Using FrameIt for languages other than English

FrameIt supports any language for which Spacy2 models exist. As of January 2019, Spacy supports English, Spanish, German, Italian, Portuguese, French, and Dutch.

Install language files

You can install the Spacy model for other languages similar to how you installed the English spacy model.

$ python -m spacy download en

The model names for various languages are as follows:

'de': 'de_core_news_sm',
'es': 'es_core_news_sm',
'pt': 'pt_core_news_sm',
'it': 'it_core_news_sm',
'nl': 'nl_core_news_sm',
'fr': 'fr_core_news_sm',

Running FrameIt in other languages

Language-dependent Spacy models are used when instantiating new Utterances. Thus, we need to pass a language value whenever we initialize a new Utterance or Corpus (which in turn creates Utterances). In most cases, you will only need to initialize a Corpus (as is shown in the frame training notebook tutorials). However, you may want to generate spacy embeddings for individual sentences, as seen in the lambda_rule notebook.

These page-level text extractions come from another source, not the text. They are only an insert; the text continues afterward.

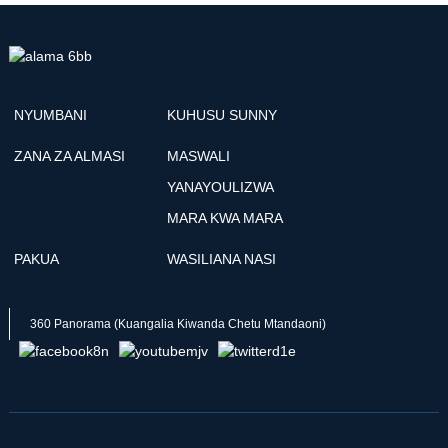
NYUMBANI
KUHUSU SUNNY
ZANA ZA ALMASI
MASWALI
YANAYOULIZWA
MARA KWA MARA
PAKUA
WASILIANA NASI
360 Panorama (Kuangalia Kiwanda Chetu Mtandaoni)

To set a desired language, simply use the parameter “lang” and set it equal to the two-letter code for the language of your choice. If no language is provided, English will be selected by default. Language codes must also be provided to SRLs.

Corpus initialization example

corpus = Corpus(corpus_file, build_index=False, lang=‘de’)

Sentence initialization example

tp = TextProcessing()
sent = tp.nlp[‘de’](“Friedrich hat mir gestern geholfen”)

SRL initialization example

srl = SRL(lang="de")

Note that Frames and SRLs are designed to be language specific: loading frames built for multiple different languages into the same SRL is not advised.